(RAW DATA)

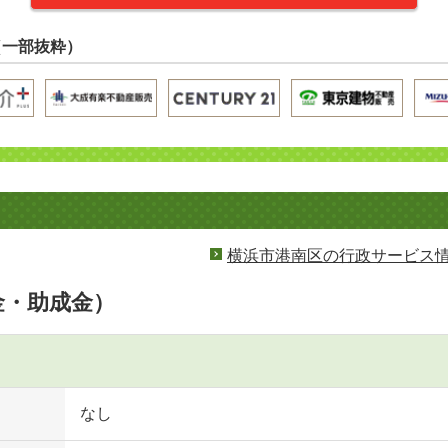
（一部抜粋）
横浜市港南区の行政サービス
金・助成金）
なし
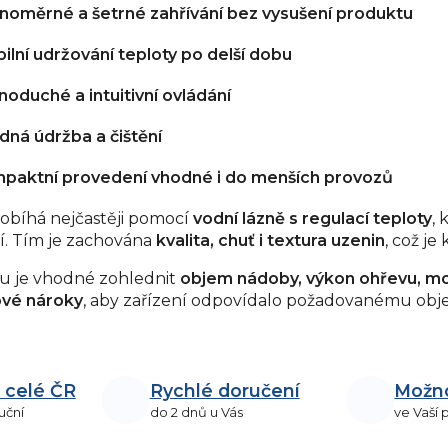
noměrné a šetrné zahřívání bez vysušení produktu
bilní udržování teploty po delší dobu
noduché a intuitivní ovládání
dná údržba a čištění
paktní provedení vhodné i do menších provozů
obíhá nejčastěji pomocí
vodní lázně s regulací teploty
, 
í. Tím je zachována
kvalita, chuť i textura uzenin
, což je
ru je vhodné zohlednit
objem nádoby, výkon ohřevu, mož
ové nároky
, aby zařízení odpovídalo požadovanému obj
 celé ČR
Rychlé doručení
Možn
uční
do 2 dnů u Vás
ve Vaší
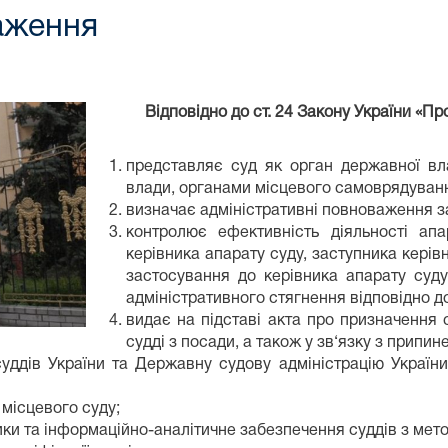
аження
Відповідно до ст. 24 Закону України «Пр
представляє суд як орган державної вл
влади, органами місцевого самоврядуван
визначає адміністративні повноваження з
контролює ефективність діяльності ап
керівника апарату суду, заступника керів
застосування до керівника апарату суду
адміністративного стягнення відповідно д
видає на підставі акта про призначення 
судді з посади, а також у зв‘язку з припи
уддів України та Державну судову адміністрацію України
 місцевого суду;
тики та інформаційно-аналітичне забезпечення суддів з мет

(End RAW DATA)

WHAT YOU NEED TO DO
The result should be all the records, retyped exactly, with no pictures among them.

SOLUTION
（一部抜粋）
横浜市港南区の行政サービス
金・助成金）
なし
noměrné a šetrné zahřívání bez vysušení produktu
bilní udržování teploty po delší dobu
noduché a intuitivní ovládání
dná údržba a čištění
paktní provedení vhodné i do menších provozů
obíhá nejčastěji pomocí
vodní lázně s regulací teploty
, 
í. Tím je zachována
kvalita, chuť i textura uzenin
, což je
ru je vhodné zohlednit
objem nádoby, výkon ohřevu, mož
ové nároky
, aby zařízení odpovídalo požadovanému obj
 celé ČR
Rychlé doručení
Možn
uční
do 2 dnů u Vás
ve Vaší
аження
Відповідно до ст. 24 Закону України «Пр
представляє суд як орган державної вл
влади, органами місцевого самоврядуван
визначає адміністративні повноваження з
контролює ефективність діяльності ап
керівника апарату суду, заступника керів
застосування до керівника апарату суду
адміністративного стягнення відповідно д
видає на підставі акта про призначення 
судді з посади, а також у зв‘язку з припи
уддів України та Державну судову адміністрацію України
 місцевого суду;
тики та інформаційно-аналітичне забезпечення суддів з мет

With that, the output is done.